─── Provided records ───

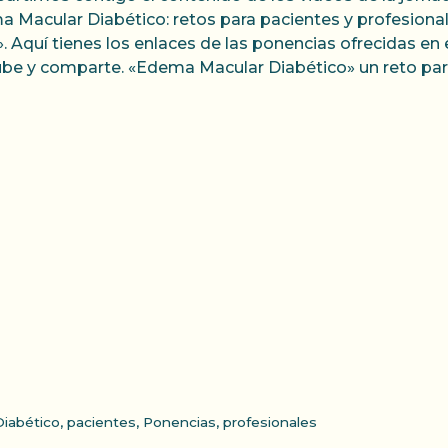
 Macular Diabético: retos para pacientes y profesionale
. Aquí tienes los enlaces de las ponencias ofrecidas en 
be y comparte. «Edema Macular Diabético» un reto par
iabético
,
pacientes
,
Ponencias
,
profesionales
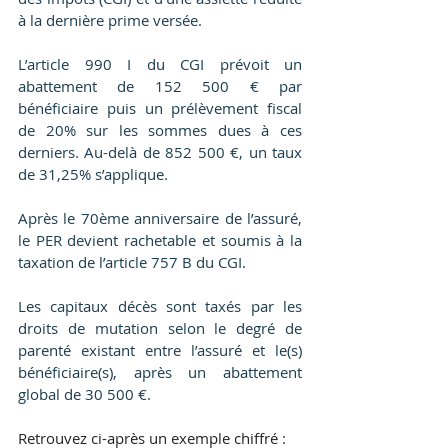
à la dernière prime versée.
L’article 990 I du CGI prévoit un 
abattement de 152 500 € par 
bénéficiaire puis un prélèvement fiscal 
de 20% sur les sommes dues à ces 
derniers. Au-delà de 852 500 €, un taux 
de 31,25% s’applique.
Après le 70ème anniversaire de l’assuré, 
le PER devient rachetable et soumis à la 
taxation de l’article 757 B du CGI.
Les capitaux décès sont taxés par les 
droits de mutation selon le degré de 
parenté existant entre l’assuré et le(s) 
bénéficiaire(s), après un abattement 
global de 30 500 €.
Retrouvez ci-après un exemple chiffré :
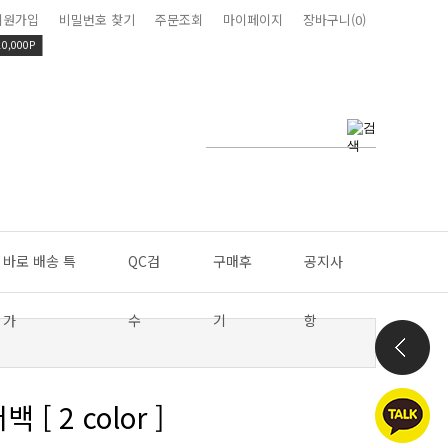
회원가입
비밀번호 찾기
주문조회
마이페이지
장바구니(0)
10,000P
바로 배송 특
QC검
구매후
공지사
가
수
기
항
 2 color ]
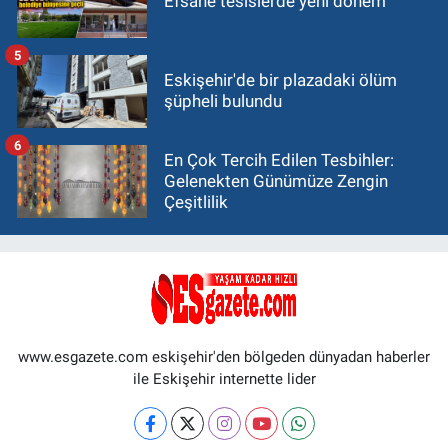
Efsane tesislerde yeni dönem
5
Eskişehir'de bir plazadaki ölüm
şüpheli bulundu
6
En Çok Tercih Edilen Tesbihler:
Gelenekten Günümüze Zengin
Çeşitlilik
www.esgazete.com eskişehir'den bölgeden dünyadan haberler
ile Eskişehir internette lider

───

- **What you will do**:
Looking at the records above, say how many lines contain the string "abattement". Give the number and no other words.

- **Your response**:
2